It is 11 in the night and the road near Sopore bridge is blocked by big rocks, branches and cement blocks. A few metres away, worn-out tyres burn bright in the darkness and young boys keep vigil.
“Where are you heading to,” the boys ask the driver as the vehicle slowly moves past them, flash lights switched off and both blinkers on — a signal to the protesters that the driver is a civilian out for urgent work. The boys look inside the car to ensure there is no policeman inside. “You can go,” they say, clearing a small gap in the blockade for the car to pass.
In Sopore, a separatist stronghold, protesters pelt policemen with stones in the day and keep “vigil” against their raids at night.
After the first two weeks of protests across the Valley following the killing of Hizbul Mujahideen commander Burhan Wani, police have raided many villages in the night to arrest protesters.

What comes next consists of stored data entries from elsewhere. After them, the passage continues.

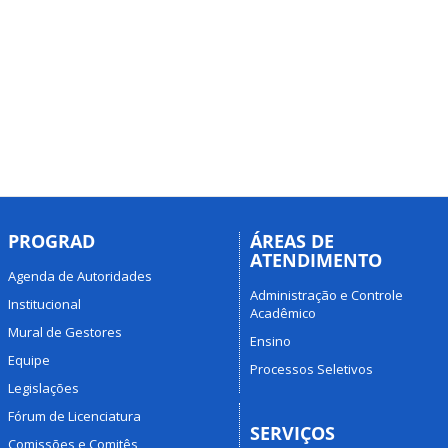
PROGRAD
ÁREAS DE
ATENDIMENTO
Agenda de Autoridades
Administração e Controle
Institucional
Acadêmico
Mural de Gestores
Ensino
Equipe
Processos Seletivos
Legislações
Fórum de Licenciatura
SERVIÇOS
Comissões e Comitês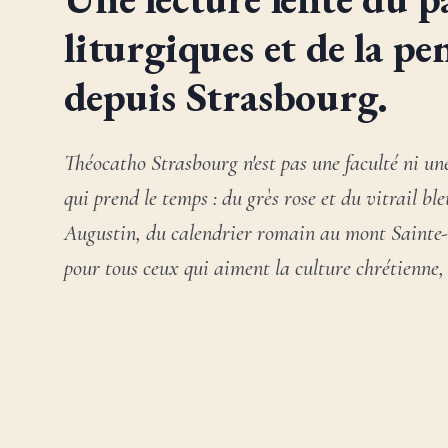
liturgiques et de la pe
depuis Strasbourg.
Théocatho Strasbourg n'est pas une faculté ni un
qui prend le temps : du grès rose et du vitrail bl
Augustin, du calendrier romain au mont Sainte-O
pour tous ceux qui aiment la culture chrétienne,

To prevent arrests, people in Sopore have erected barricades on roads where youths keep vigil. A separate group of youths stay in mosques from where loudspeakers blare pro-azadi slogans. Their job is to make an announcement from the mosque if police tries to raid a neighbourhood.
“Police have intensified the arrests. They enter mohallas during the night and arrest youths,” said an 18-year-old manning a blockade. “This (creating blockades) has helped us to keep police away”. Youths keeping vigil at night pass the time by analysing the Valley situation and indulging in gossip. “The other day, some youths were brewing tea on a bonfire. Suddenly police arrived. The youths ran away and police took away the utensils,” said a youth.
It is not only in Sopore that the protesters have erected barricades to keep police away. Such barricades have been installed at villages in south Kashmir too.
At the “checkpoints”, youths every vehicle before letting it pass and question every passerby about his identity. If they get suspicious about the identity of a person, they demand his identity card, much like police or paramilitary forces.